I eventually read it through a book club type thing - someone was reading it for the first time and blogged about it one chapter a day. I read a chapter a day alongside the blogger and made it through, though it still felt like a slog. I got through it mostly because I still enjoyed reading other people's commentaries.
A few years later, I discovered the very best way of reading the books bar none. Find a park, garden, or other naturalish place. Walk around and listen to Phil Dragash's recording of the book. Listen to it early in the morning while you watch the sunrise on your front porch. Sip coffee or tea. Listen to it while performing whatever you consider a simple pleasure in life.

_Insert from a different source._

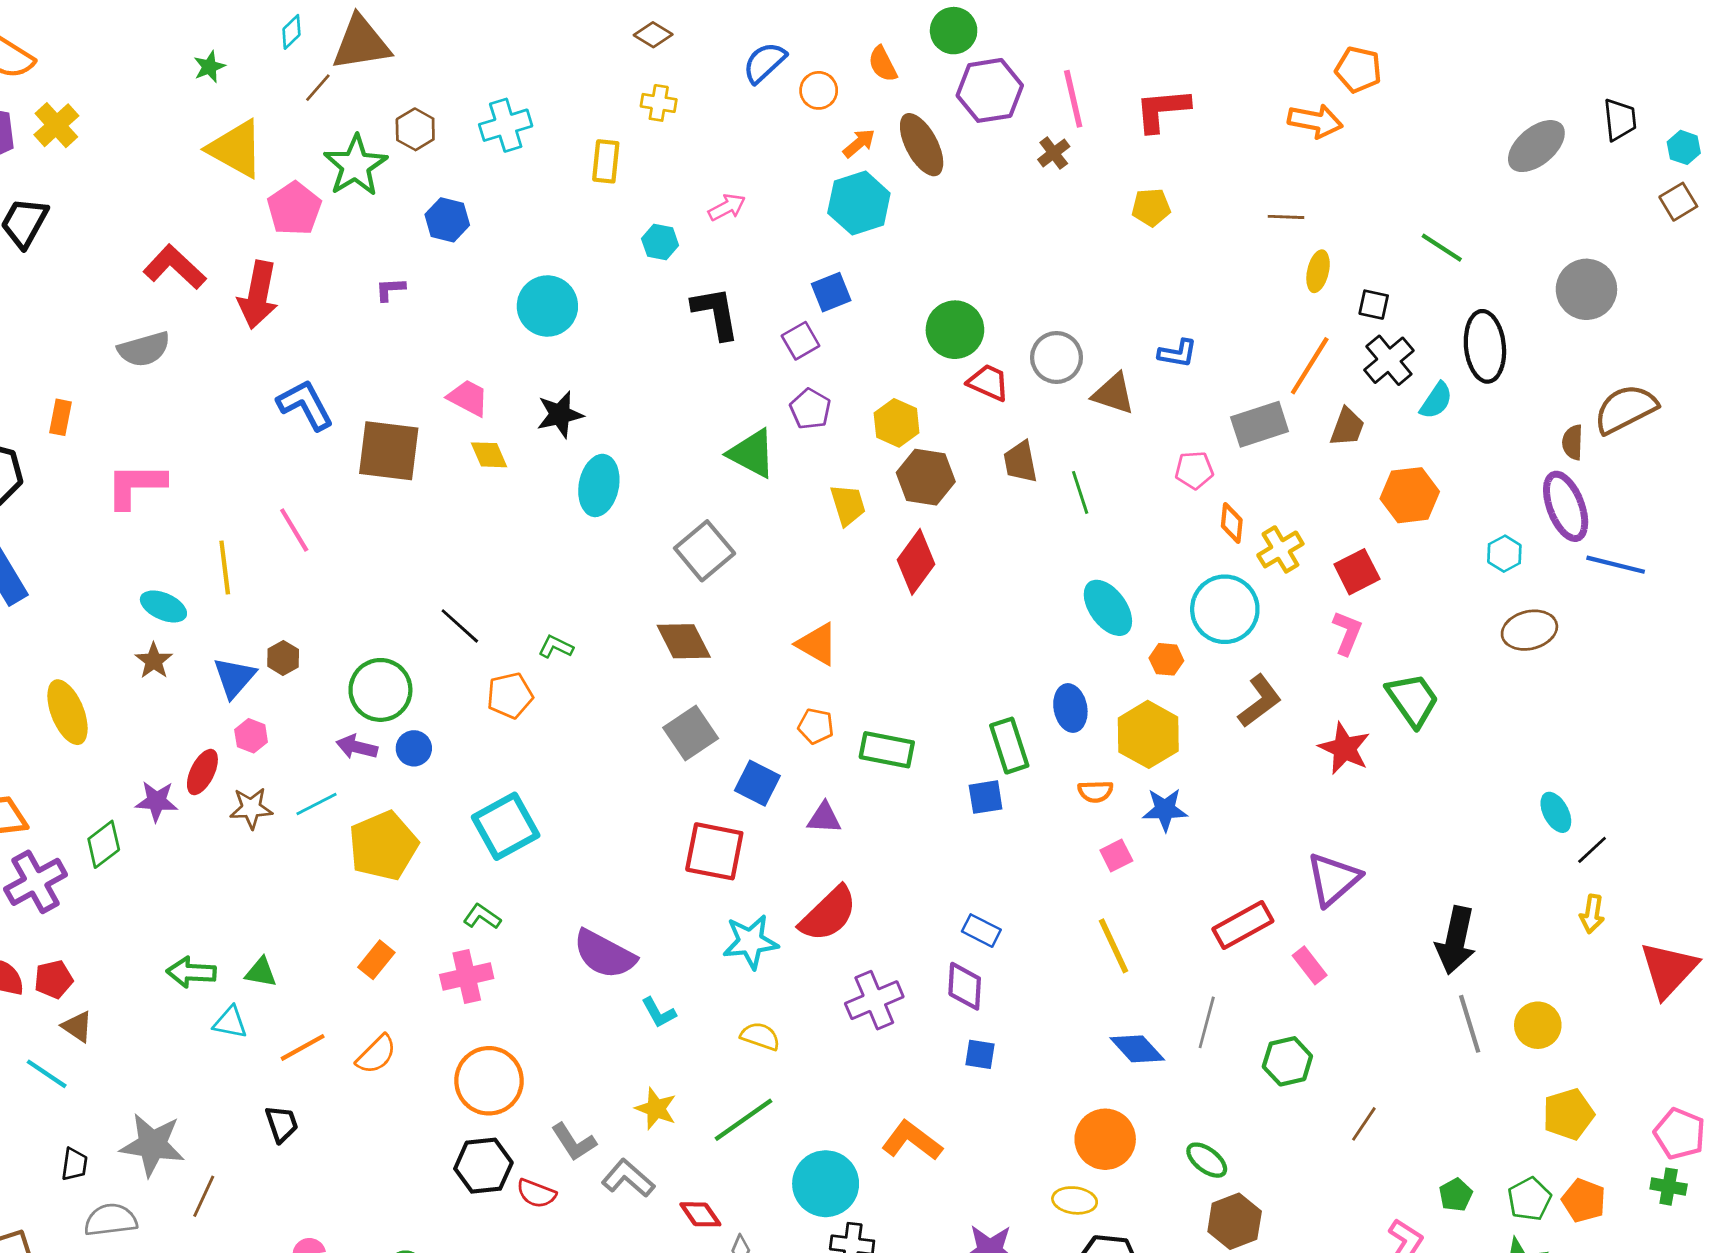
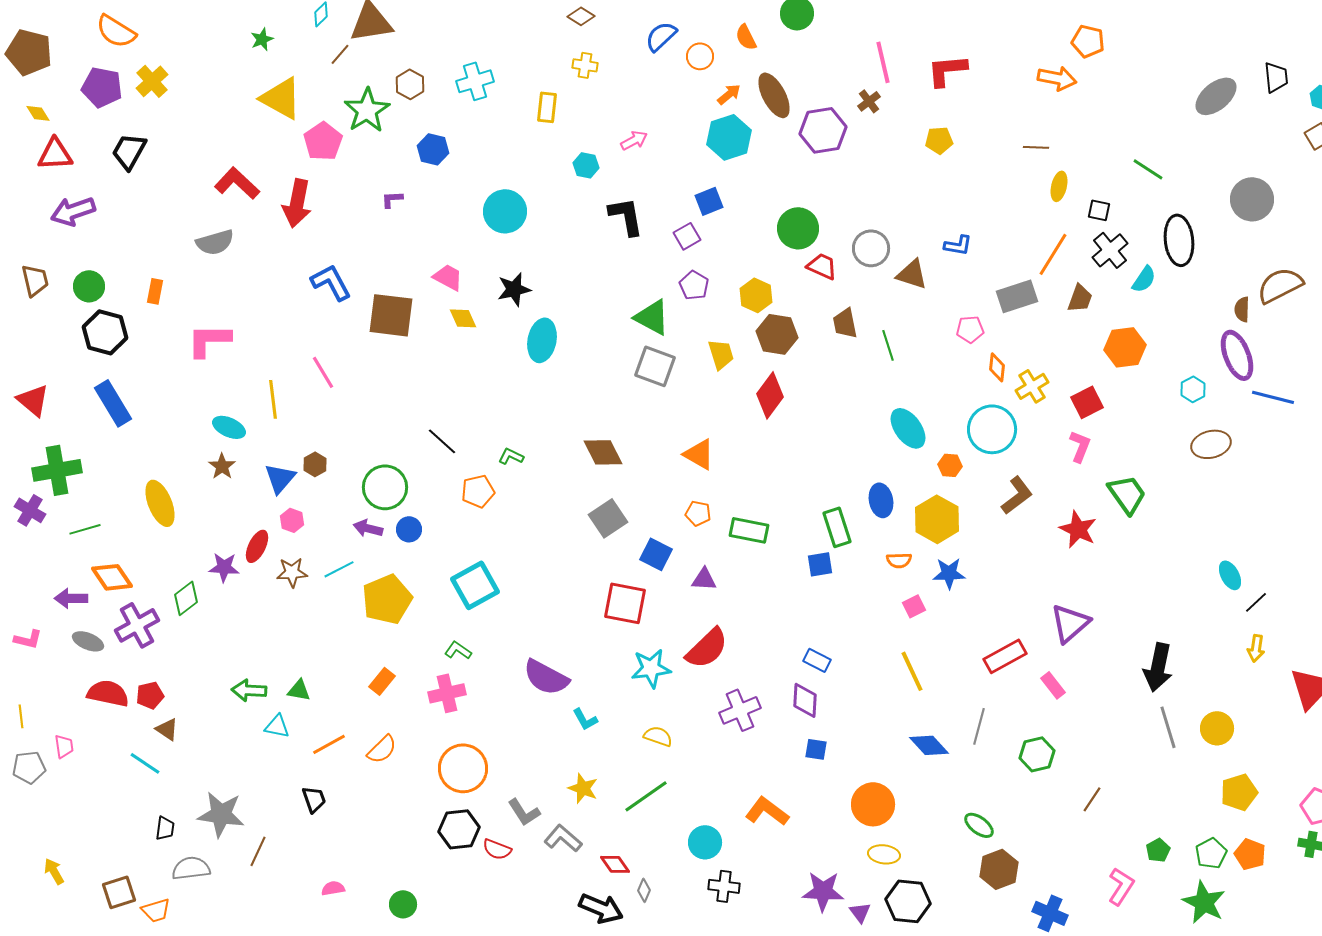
purple hexagon: (990, 90) -> (823, 130), moved
gray square: (705, 551) -> (655, 366), moved, turned -30
orange circle: (1105, 1139) -> (873, 804), moved
cyan circle: (826, 1184) -> (705, 842), size x0.7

I think part of the problem is I want to get through a book. I only read 30-40 books a year, and sometimes wish I could skip the reading part and just know the details of the book. LOTR takes a long time to get through, and if your eyes are skipping ahead to the next plot point you are missing most of the experience of reading it. It's not a thriller. Audiobooks are the best medium for me when it comes to this kind of slow, experience based book. I know I'm going to "lose" X hours of time to it, I'm not trying to rush through. I can work it into a routine more easily.
The first time I read LOTR was just before the movies came out, and I read Fellowship whilst in the hospital with chest pains. Reading a story of four friends on a cross-country adventure was a real comfort at the time.

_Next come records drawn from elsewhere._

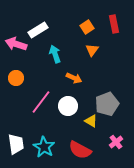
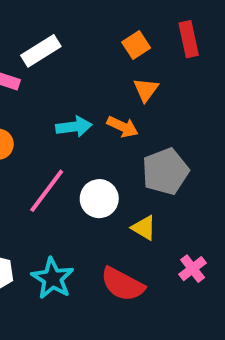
cyan arrow: (55, 54) -> (74, 127), moved, turned 102
orange arrow: (74, 78) -> (123, 127), moved
gray pentagon: (107, 104) -> (165, 171), moved

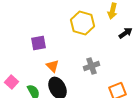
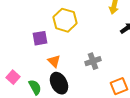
yellow hexagon: (82, 23) -> (65, 20), moved

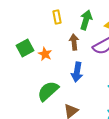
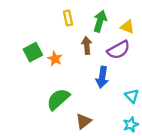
blue arrow: (77, 72) -> (102, 77), moved

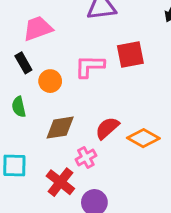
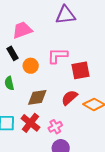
red square: (130, 54) -> (80, 70), moved
pink cross: (86, 158) -> (55, 127), moved
red cross: (60, 182) -> (30, 123), moved

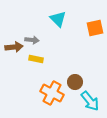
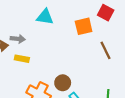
cyan triangle: (58, 19) -> (45, 17), turned -36

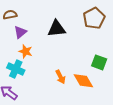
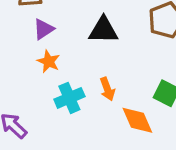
cyan cross: (16, 69) -> (69, 98), moved, turned 36
orange arrow: (60, 77) -> (107, 89), moved

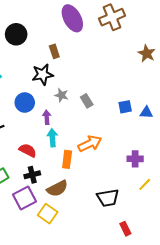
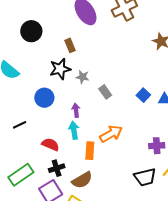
gray star: (61, 95) -> (82, 77), moved
blue square: (125, 107) -> (143, 95), turned -32
purple arrow: (47, 117) -> (76, 110), moved
black trapezoid: (108, 198) -> (145, 177), moved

(I had been trying to impress a friend by swallowing air to burp, but one painful gulp never yielded a belch. Within an hour I had chest pains. I had torn a tiny hole in my esophagus and the air was in my interstitial chest cavity, nearly collapsed a lung.)
I had seen the Rankin-Bass Return of the King and The Hobbit, so I knew how it ended but not how it began. It wasn’t until around 2008 when I saw Ralph Bakshi’s LOTR, which was just Fellowship and Two Towers.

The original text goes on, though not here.